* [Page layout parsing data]
*** Block opens ***

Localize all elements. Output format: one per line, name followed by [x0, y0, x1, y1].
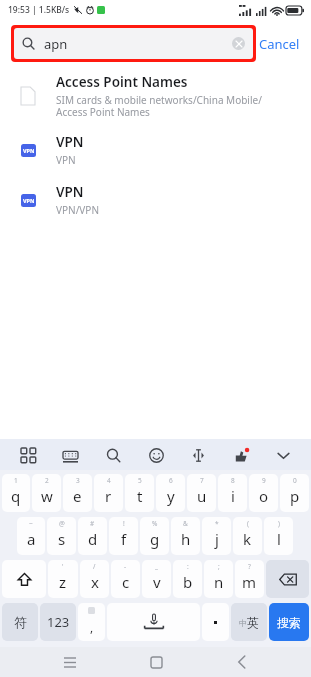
staticText: 3: [76, 476, 80, 485]
staticText: ,: [90, 619, 94, 635]
button[interactable]: Backspace: [266, 560, 309, 598]
button[interactable]: VPN: [0, 125, 311, 175]
staticText: 中: [239, 618, 247, 628]
button[interactable]: Text edit: [183, 440, 213, 470]
staticText: s: [58, 529, 66, 549]
staticText: (: [247, 519, 249, 528]
button[interactable]: 8: [218, 474, 247, 512]
staticText: VPN: [23, 147, 35, 154]
staticText: !: [123, 519, 125, 528]
button[interactable]: Back: [225, 647, 259, 677]
button[interactable]: Search: [98, 440, 128, 470]
staticText: 搜索: [277, 615, 301, 630]
staticText: t: [137, 486, 143, 506]
button[interactable]: 中: [231, 603, 267, 641]
button[interactable]: ~: [17, 517, 45, 555]
button[interactable]: 9: [249, 474, 278, 512]
button[interactable]: ): [264, 517, 293, 555]
button[interactable]: Stickers: [226, 440, 256, 470]
button[interactable]: Space: [107, 603, 200, 641]
staticText: f: [121, 529, 127, 549]
staticText: m: [242, 572, 257, 592]
staticText: e: [73, 486, 82, 506]
button[interactable]: #: [78, 517, 107, 555]
other: Search: [22, 37, 35, 50]
staticText: l: [277, 529, 281, 549]
staticText: _: [155, 562, 158, 571]
button[interactable]: Cancel: [256, 29, 303, 59]
button[interactable]: 5: [125, 474, 154, 512]
staticText: VPN/VPN: [56, 203, 100, 217]
button[interactable]: Apps: [13, 440, 43, 470]
staticText: y: [167, 486, 175, 506]
button[interactable]: Access Point Names: [0, 67, 311, 125]
staticText: ?: [248, 562, 251, 571]
button[interactable]: 3: [63, 474, 92, 512]
staticText: x: [91, 572, 99, 592]
button[interactable]: ;: [204, 560, 233, 598]
button[interactable]: Recent apps: [53, 647, 87, 677]
staticText: 5: [138, 476, 142, 485]
staticText: ': [62, 562, 64, 571]
button[interactable]: 4: [94, 474, 123, 512]
staticText: /: [93, 562, 96, 571]
staticText: 4: [107, 476, 111, 485]
button[interactable]: Search: [14, 28, 253, 59]
button[interactable]: _: [142, 560, 171, 598]
staticText: i: [231, 486, 235, 506]
staticText: 1: [14, 476, 18, 485]
staticText: b: [183, 572, 193, 592]
button[interactable]: %: [140, 517, 169, 555]
button[interactable]: 搜索: [269, 603, 309, 641]
staticText: ~: [29, 519, 33, 528]
staticText: -: [124, 562, 127, 571]
staticText: 符: [14, 614, 27, 630]
staticText: q: [11, 486, 21, 506]
staticText: @: [59, 519, 65, 528]
staticText: 0: [293, 476, 297, 485]
staticText: r: [105, 486, 112, 506]
button[interactable]: Shift: [2, 560, 46, 598]
button[interactable]: Period: [202, 603, 229, 641]
staticText: Access Point Names: [56, 73, 188, 91]
staticText: 6: [169, 476, 173, 485]
button[interactable]: !: [109, 517, 138, 555]
button[interactable]: 1: [2, 474, 30, 512]
staticText: SIM cards & mobile networks/China Mobile…: [56, 93, 262, 119]
staticText: VPN: [56, 183, 84, 201]
staticText: g: [150, 529, 160, 549]
button[interactable]: Comma: [78, 603, 105, 641]
staticText: 9: [262, 476, 266, 485]
staticText: z: [59, 572, 67, 592]
button[interactable]: Clear text: [232, 37, 245, 50]
staticText: v: [153, 572, 161, 592]
button[interactable]: Emoji: [141, 440, 171, 470]
button[interactable]: 符: [2, 603, 38, 641]
button[interactable]: @: [47, 517, 76, 555]
button[interactable]: Keyboard layout: [55, 440, 85, 470]
staticText: VPN: [23, 197, 35, 204]
button[interactable]: -: [111, 560, 140, 598]
button[interactable]: :: [173, 560, 202, 598]
button[interactable]: 6: [156, 474, 185, 512]
button[interactable]: VPN: [0, 175, 311, 225]
button[interactable]: &: [171, 517, 200, 555]
staticText: p: [290, 486, 300, 506]
staticText: %: [152, 519, 158, 528]
button[interactable]: 123: [40, 603, 76, 641]
button[interactable]: ': [48, 560, 78, 598]
button[interactable]: Home: [139, 647, 173, 677]
button[interactable]: 2: [32, 474, 61, 512]
staticText: h: [181, 529, 191, 549]
staticText: Cancel: [259, 35, 300, 53]
button[interactable]: *: [202, 517, 231, 555]
button[interactable]: 7: [187, 474, 216, 512]
button[interactable]: Collapse keyboard: [268, 440, 298, 470]
staticText: w: [41, 486, 53, 506]
button[interactable]: 0: [280, 474, 309, 512]
button[interactable]: ?: [235, 560, 264, 598]
button[interactable]: (: [233, 517, 262, 555]
staticText: #: [90, 519, 95, 528]
staticText: *: [215, 519, 219, 528]
button[interactable]: /: [80, 560, 109, 598]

*** Block closes ***

* [EXERCISE OBJECTIVE] Only the text of the records belongs in your answer, copied exactly as it appears above.

* [ANSWER]
Localize all elements. Output format: one per line, name followed by [x0, y0, x1, y1].
staticText: 3: [76, 476, 80, 485]
staticText: ,: [90, 619, 94, 635]
button[interactable]: Backspace: [266, 560, 309, 598]
button[interactable]: VPN: [0, 125, 311, 175]
staticText: 中: [239, 618, 247, 628]
button[interactable]: Text edit: [183, 440, 213, 470]
staticText: s: [58, 529, 66, 549]
staticText: (: [247, 519, 249, 528]
button[interactable]: 8: [218, 474, 247, 512]
staticText: VPN: [23, 147, 35, 154]
staticText: !: [123, 519, 125, 528]
button[interactable]: Back: [225, 647, 259, 677]
button[interactable]: Search: [98, 440, 128, 470]
staticText: 搜索: [277, 615, 301, 630]
staticText: t: [137, 486, 143, 506]
button[interactable]: 中: [231, 603, 267, 641]
button[interactable]: ~: [17, 517, 45, 555]
button[interactable]: 9: [249, 474, 278, 512]
button[interactable]: ): [264, 517, 293, 555]
button[interactable]: Stickers: [226, 440, 256, 470]
button[interactable]: Space: [107, 603, 200, 641]
staticText: f: [121, 529, 127, 549]
staticText: m: [242, 572, 257, 592]
staticText: e: [73, 486, 82, 506]
button[interactable]: #: [78, 517, 107, 555]
other: Search: [22, 37, 35, 50]
staticText: l: [277, 529, 281, 549]
staticText: _: [155, 562, 158, 571]
button[interactable]: Cancel: [256, 29, 303, 59]
button[interactable]: 5: [125, 474, 154, 512]
staticText: VPN/VPN: [56, 203, 100, 217]
button[interactable]: Apps: [13, 440, 43, 470]
staticText: y: [167, 486, 175, 506]
button[interactable]: Access Point Names: [0, 67, 311, 125]
staticText: ?: [248, 562, 251, 571]
button[interactable]: 3: [63, 474, 92, 512]
staticText: x: [91, 572, 99, 592]
button[interactable]: ;: [204, 560, 233, 598]
button[interactable]: Recent apps: [53, 647, 87, 677]
staticText: 5: [138, 476, 142, 485]
staticText: ': [62, 562, 64, 571]
button[interactable]: 4: [94, 474, 123, 512]
staticText: /: [93, 562, 96, 571]
staticText: 4: [107, 476, 111, 485]
button[interactable]: Search: [14, 28, 253, 59]
button[interactable]: _: [142, 560, 171, 598]
staticText: i: [231, 486, 235, 506]
staticText: 1: [14, 476, 18, 485]
staticText: b: [183, 572, 193, 592]
button[interactable]: %: [140, 517, 169, 555]
button[interactable]: 搜索: [269, 603, 309, 641]
staticText: ~: [29, 519, 33, 528]
staticText: -: [124, 562, 127, 571]
staticText: 符: [14, 614, 27, 630]
staticText: q: [11, 486, 21, 506]
staticText: @: [59, 519, 65, 528]
staticText: 0: [293, 476, 297, 485]
staticText: r: [105, 486, 112, 506]
button[interactable]: Shift: [2, 560, 46, 598]
button[interactable]: Period: [202, 603, 229, 641]
staticText: Access Point Names: [56, 73, 188, 91]
staticText: 6: [169, 476, 173, 485]
button[interactable]: !: [109, 517, 138, 555]
button[interactable]: 1: [2, 474, 30, 512]
staticText: SIM cards & mobile networks/China Mobile…: [56, 93, 262, 119]
staticText: VPN: [56, 183, 84, 201]
staticText: g: [150, 529, 160, 549]
button[interactable]: Comma: [78, 603, 105, 641]
staticText: 9: [262, 476, 266, 485]
staticText: z: [59, 572, 67, 592]
button[interactable]: Clear text: [232, 37, 245, 50]
staticText: v: [153, 572, 161, 592]
button[interactable]: Emoji: [141, 440, 171, 470]
button[interactable]: 符: [2, 603, 38, 641]
button[interactable]: @: [47, 517, 76, 555]
button[interactable]: Keyboard layout: [55, 440, 85, 470]
staticText: VPN: [23, 197, 35, 204]
button[interactable]: -: [111, 560, 140, 598]
button[interactable]: :: [173, 560, 202, 598]
button[interactable]: 6: [156, 474, 185, 512]
button[interactable]: VPN: [0, 175, 311, 225]
button[interactable]: &: [171, 517, 200, 555]
staticText: p: [290, 486, 300, 506]
staticText: %: [152, 519, 158, 528]
button[interactable]: 123: [40, 603, 76, 641]
button[interactable]: ': [48, 560, 78, 598]
button[interactable]: Home: [139, 647, 173, 677]
button[interactable]: 2: [32, 474, 61, 512]
staticText: h: [181, 529, 191, 549]
staticText: Cancel: [259, 35, 300, 53]
button[interactable]: *: [202, 517, 231, 555]
button[interactable]: 7: [187, 474, 216, 512]
button[interactable]: Collapse keyboard: [268, 440, 298, 470]
staticText: w: [41, 486, 53, 506]
button[interactable]: 0: [280, 474, 309, 512]
button[interactable]: ?: [235, 560, 264, 598]
button[interactable]: (: [233, 517, 262, 555]
staticText: #: [90, 519, 95, 528]
staticText: *: [215, 519, 219, 528]
button[interactable]: /: [80, 560, 109, 598]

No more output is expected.